**What the task requires**
The lines to reproduce from the material below are those from the one containing "Snaga i vrsta zona za kuvanje:A" through the one containing "Zaštita dece", both included; write them out exactly and add nothing.

**Material for this exercise**
Segment Open

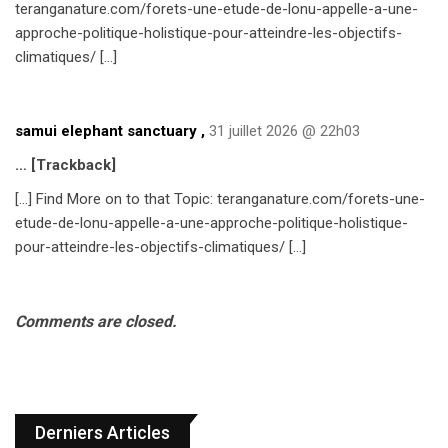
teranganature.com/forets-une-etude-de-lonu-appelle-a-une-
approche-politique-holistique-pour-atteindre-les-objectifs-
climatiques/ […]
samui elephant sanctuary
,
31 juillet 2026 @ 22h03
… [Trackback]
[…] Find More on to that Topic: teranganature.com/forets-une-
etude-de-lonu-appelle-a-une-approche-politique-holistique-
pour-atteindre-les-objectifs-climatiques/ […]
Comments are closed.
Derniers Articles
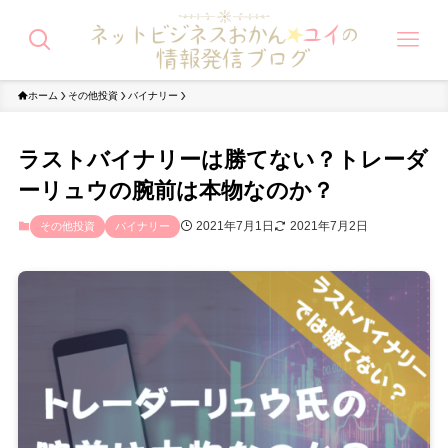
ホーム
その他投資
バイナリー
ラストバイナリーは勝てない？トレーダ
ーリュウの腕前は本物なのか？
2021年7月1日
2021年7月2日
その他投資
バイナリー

Segment Closed
Segment Open

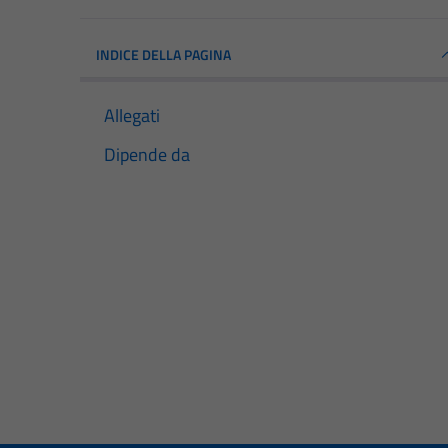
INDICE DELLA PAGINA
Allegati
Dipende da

Segment Closed
Segment Open

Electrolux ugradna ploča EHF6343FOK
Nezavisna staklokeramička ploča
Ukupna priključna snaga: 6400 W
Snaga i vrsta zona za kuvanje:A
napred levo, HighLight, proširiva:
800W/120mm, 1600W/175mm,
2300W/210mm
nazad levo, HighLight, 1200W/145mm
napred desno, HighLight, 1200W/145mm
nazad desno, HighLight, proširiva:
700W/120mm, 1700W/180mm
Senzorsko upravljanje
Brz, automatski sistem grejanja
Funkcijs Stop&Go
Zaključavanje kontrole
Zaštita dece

Segment Closed

**Answer for the task**
Snaga i vrsta zona za kuvanje:A
napred levo, HighLight, proširiva:
800W/120mm, 1600W/175mm,
2300W/210mm
nazad levo, HighLight, 1200W/145mm
napred desno, HighLight, 1200W/145mm
nazad desno, HighLight, proširiva:
700W/120mm, 1700W/180mm
Senzorsko upravljanje
Brz, automatski sistem grejanja
Funkcijs Stop&Go
Zaključavanje kontrole
Zaštita dece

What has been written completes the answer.